Endovascular Today recently gathered feedback from several endovascular experts in the United States to discuss current advancements in the treatment of peripheral arterial disease as well as findings from clinical trials conducted on the use of directional atherectomy used adjunctively prior to DCBs. Their observations and recommendations were based upon relevant clinical evidence and their own practice experience.

Samir Germanwala, DO
Director, Endovascular and Peripheral Interventions
Heart and Vascular Institute of Longview
Longview Regional Medical Center
Longview, Texas

Eric C. Scott, MD
Director, Outpatient Endovascular Center
The Iowa Clinic
West Des Moines, Iowa
Adjunct Clinical Assistant Professor of Surgery
University of Iowa, College of Medicine

Mehdi Shishehbor, DO, MPH
Director, Endovascular Services
Cleveland Clinic
Cleveland, Ohio



How will you use DCBs now that they are available?

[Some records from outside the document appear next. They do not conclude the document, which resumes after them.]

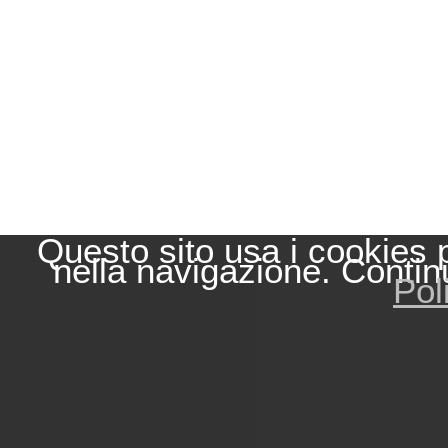
Questo sito usa i cookies 
nella navigazione. Contin
Pol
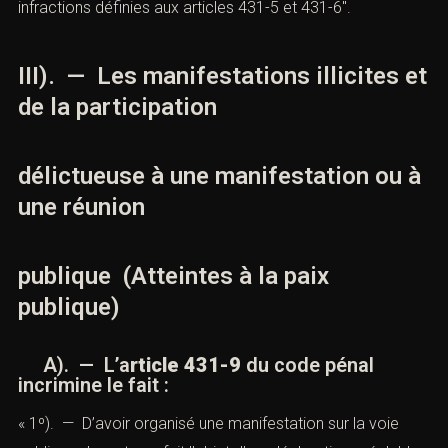
infractions définies aux
articles 431-5
et
431-6″
.
III). — Les manifestations illicites et
de la participation
délictueuse à une manifestation ou à
une réunion
publique (Atteintes à la paix
publique)
A). — L’
a
rticle 431-9
du code pénal
incrimine le fait :
« 1º). — D’avoir organisé une manifestation sur la voie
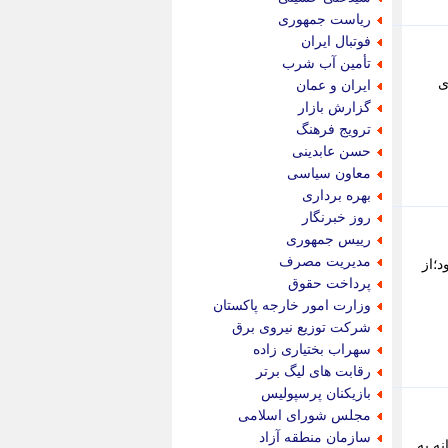
پویه آنلاین
ریاست جمهوری
پیام نفت
فوتبال ایران
تابناک
تأمین آب شرب
تازه نیوز
های
ایران و عمان
تبیان
گزارش بازار
تجارت نیوز
ترویج فرهنگ
تحریریه
حسن عابدینی
ترابر نیوز
معاون سیاسی
ترفندباز
بهره برداری
تریبون اقتصاد
روز خبرنگار
تسنیم نیوز
رییس جمهوری
تک ناک
مدیریت مصرف
رجای مانده از زمان دفاع مقدس 8 ساله بود؛از
تکراتو
پرداخت حقوق
توریسم آنلاین
وزارت امور خارجه پاکستان
تولید نیوز
شرکت توزیع نیروی برق
تیتر فوری
سهراب بختیاری زاده
تیکنا
رقابت های لیگ برتر
جاب ویژن
بازیکنان پرسپولیس
جار نیوز
مجلس شورای اسلامی
جالبتر
سازمان منطقه آزاد
حیاط خانه به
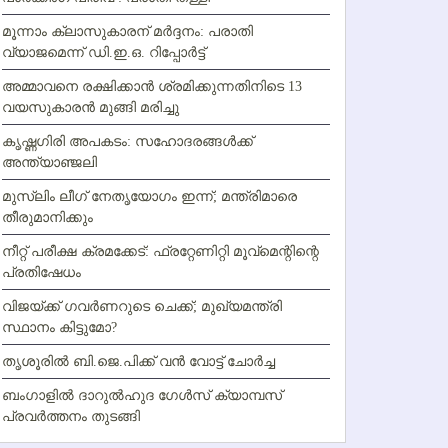
മൂന്നാം ക്ലാസുകാരന് മര്‍ദ്ദനം: പരാതി
വ്യാജമെന്ന് ഡി.ഇ.ഒ. റിപ്പോര്‍ട്ട്
അമ്മാവനെ രക്ഷിക്കാന്‍ ശ്രമിക്കുന്നതിനിടെ 13
വയസുകാരന്‍ മുങ്ങി മരിച്ചു
കൃഷ്ണഗിരി അപകടം: സഹോദരങ്ങള്‍ക്ക്
അന്ത്യാഞ്ജലി
മുസ്ലിം ലീഗ് നേതൃയോഗം ഇന്ന്; മന്ത്രിമാരെ
തീരുമാനിക്കും
നീറ്റ് പരീക്ഷ ക്രമക്കേട്: ഫ്രറ്റേണിറ്റി മൂവ്‌മെന്റിന്റെ
പ്രതിഷേധം
വിജയ്ക്ക് ഗവര്‍ണറുടെ ചെക്ക്; മുഖ്യമന്ത്രി
സ്ഥാനം കിട്ടുമോ?
തൃശൂരില്‍ ബി.ജെ.പിക്ക് വന്‍ വോട്ട് ചോര്‍ച്ച
ബംഗാളില്‍ ദാറുല്‍ഹുദ ഗേള്‍സ് ക്യാമ്പസ്
പ്രവര്‍ത്തനം തുടങ്ങി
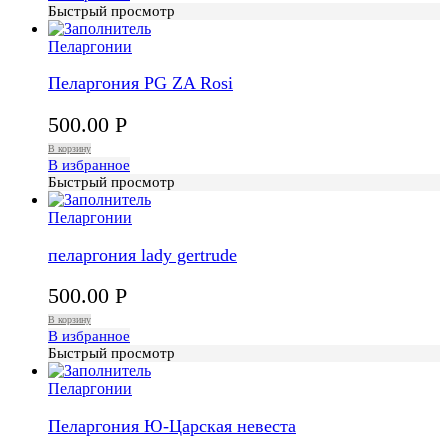
Быстрый просмотр
Пеларгонии
Пеларгония PG ZA Rosi
500.00
Р
В корзину
В избранное
Быстрый просмотр
Пеларгонии
пеларгония lady gertrude
500.00
Р
В корзину
В избранное
Быстрый просмотр
Пеларгонии
Пеларгония Ю-Царская невеста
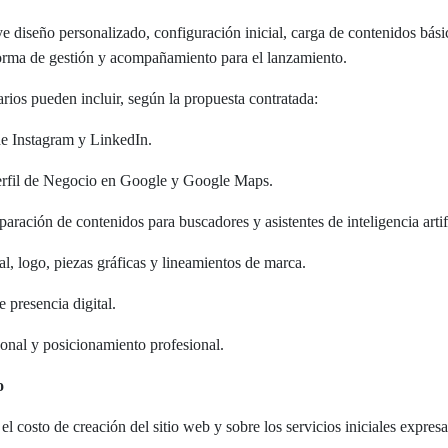
uye diseño personalizado, configuración inicial, carga de contenidos bási
aforma de gestión y acompañamiento para el lanzamiento.
ios pueden incluir, según la propuesta contratada:
de Instagram y LinkedIn.
Perfil de Negocio en Google y Google Maps.
aración de contenidos para buscadores y asistentes de inteligencia a
al, logo, piezas gráficas y lineamientos de marca.
e presencia digital.
sonal y posicionamiento profesional.
o
 el costo de creación del sitio web y sobre los servicios iniciales expres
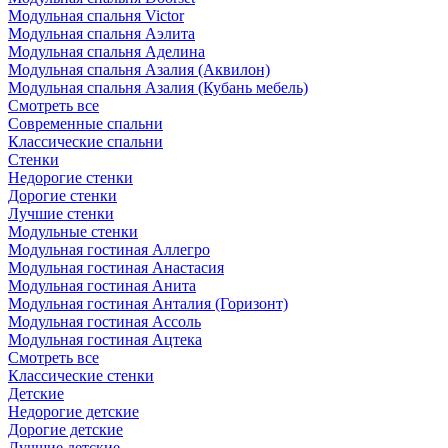
Модульная спальня Victor
Модульная спальня Аэлита
Модульная спальня Аделина
Модульная спальня Азалия (Аквилон)
Модульная спальня Азалия (Кубань мебель)
Смотреть все
Современные спальни
Классические спальни
Стенки
Недорогие стенки
Дорогие стенки
Лучшие стенки
Модульные стенки
Модульная гостиная Аллегро
Модульная гостиная Анастасия
Модульная гостиная Анита
Модульная гостиная Анталия (Горизонт)
Модульная гостиная Ассоль
Модульная гостиная Ацтека
Смотреть все
Классические стенки
Детские
Недорогие детские
Дорогие детские
Лучшие детские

Dr. Shishehbor: I will use them judiciously for short lesions, stenotic lesions, and for the SFA/popliteal artery where a stent has been placed. I do not plan on using them in instances of heavy calcification, if there is already a dissection, or if there is a need for subintimal recanalization and the use of a re-entry device. Basically, any situation in which I think either a stent is required or that the drug-coated technology will not be able to address the calcification.

Dr. Scott: I'll begin using these balloons in the same manner in which they were studied: TASC A, B, and C de novo lesions. I must admit, however, that my real interest in anti-restenosis therapy is for use in the more difficult cases we all face on a routine basis: TASC D lesions, lesions with early restenosis, and cases that require multimodality therapy (stenting or atherectomy). My hope is that we can evaluate the effectiveness of DCBs in these scenarios within clinical trials.

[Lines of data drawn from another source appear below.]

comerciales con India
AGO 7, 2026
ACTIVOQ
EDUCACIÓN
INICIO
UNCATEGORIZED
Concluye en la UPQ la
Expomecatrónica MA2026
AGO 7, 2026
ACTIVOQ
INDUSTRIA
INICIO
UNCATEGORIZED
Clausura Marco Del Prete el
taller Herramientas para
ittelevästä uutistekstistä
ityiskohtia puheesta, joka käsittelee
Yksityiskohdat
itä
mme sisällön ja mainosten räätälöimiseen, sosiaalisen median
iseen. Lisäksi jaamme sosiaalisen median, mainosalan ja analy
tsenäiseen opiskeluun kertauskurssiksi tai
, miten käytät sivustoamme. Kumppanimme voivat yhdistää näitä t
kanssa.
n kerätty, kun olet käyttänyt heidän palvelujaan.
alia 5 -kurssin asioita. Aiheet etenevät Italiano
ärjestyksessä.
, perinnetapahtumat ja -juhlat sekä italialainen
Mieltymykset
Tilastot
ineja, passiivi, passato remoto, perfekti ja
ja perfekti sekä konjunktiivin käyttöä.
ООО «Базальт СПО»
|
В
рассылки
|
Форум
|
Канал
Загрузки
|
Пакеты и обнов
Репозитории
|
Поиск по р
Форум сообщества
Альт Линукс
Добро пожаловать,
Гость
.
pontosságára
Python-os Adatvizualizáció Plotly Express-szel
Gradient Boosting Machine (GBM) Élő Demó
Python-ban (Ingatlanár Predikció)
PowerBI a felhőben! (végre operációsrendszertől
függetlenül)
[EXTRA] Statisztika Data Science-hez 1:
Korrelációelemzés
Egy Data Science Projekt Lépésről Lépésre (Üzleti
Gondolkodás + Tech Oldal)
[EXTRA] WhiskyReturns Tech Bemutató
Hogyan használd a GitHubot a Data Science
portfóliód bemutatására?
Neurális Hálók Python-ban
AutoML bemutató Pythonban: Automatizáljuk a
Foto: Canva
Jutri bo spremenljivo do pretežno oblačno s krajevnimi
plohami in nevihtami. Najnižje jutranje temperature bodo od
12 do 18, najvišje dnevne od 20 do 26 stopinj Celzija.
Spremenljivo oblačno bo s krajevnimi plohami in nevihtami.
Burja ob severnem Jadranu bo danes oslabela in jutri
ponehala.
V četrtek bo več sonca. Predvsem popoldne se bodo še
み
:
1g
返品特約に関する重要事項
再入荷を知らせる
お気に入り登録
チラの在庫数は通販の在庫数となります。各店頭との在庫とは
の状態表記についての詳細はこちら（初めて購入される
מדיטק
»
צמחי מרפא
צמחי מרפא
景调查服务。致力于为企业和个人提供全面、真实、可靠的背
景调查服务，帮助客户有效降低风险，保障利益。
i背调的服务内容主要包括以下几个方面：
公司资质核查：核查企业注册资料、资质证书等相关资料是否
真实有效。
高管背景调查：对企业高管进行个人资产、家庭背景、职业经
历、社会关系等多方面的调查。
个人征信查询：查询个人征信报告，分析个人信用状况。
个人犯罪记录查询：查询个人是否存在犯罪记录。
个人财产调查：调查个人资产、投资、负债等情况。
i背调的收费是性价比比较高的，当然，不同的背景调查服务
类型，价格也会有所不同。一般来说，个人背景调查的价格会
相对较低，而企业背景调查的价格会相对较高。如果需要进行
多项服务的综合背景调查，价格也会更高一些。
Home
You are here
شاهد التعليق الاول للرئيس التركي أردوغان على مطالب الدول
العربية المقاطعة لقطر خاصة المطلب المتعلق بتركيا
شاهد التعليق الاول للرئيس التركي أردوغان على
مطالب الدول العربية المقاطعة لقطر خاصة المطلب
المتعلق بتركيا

Early data from the DEBELLUM study indicate that circumferential calcium may be a barrier to drug uptake. Do you think that calcified plaque represents a barrier to optimal drug delivery and absorption?

Dr. Germanwala: Yes, I believe that circumferential calcium may be a barrier to drug uptake. This continues to represent a significant challenge to us and is still a barrier to optimal drug delivery and absorption into the adjacent tissues.

Dr. Scott: Dense, circumferential calcification of the intima and media is perhaps the greatest barrier to effectiveness in any of our endovascular treatment options. Angioplasty alone is often insufficient to establish a satisfactory flow lumen. Adding drug to the balloon does not change this. Subsequent stent placement does not guarantee a satisfactory lumen either. In these instances, I preferentially begin treatment with atherectomy. Why? Because atherectomy can provide luminal gain in heavily calcified arteries in a way that angioplasty and stenting simply cannot. Whether atherectomy prior to DCB in heavily calcified lesions sets the stage for more effective drug penetration will have to be studied further.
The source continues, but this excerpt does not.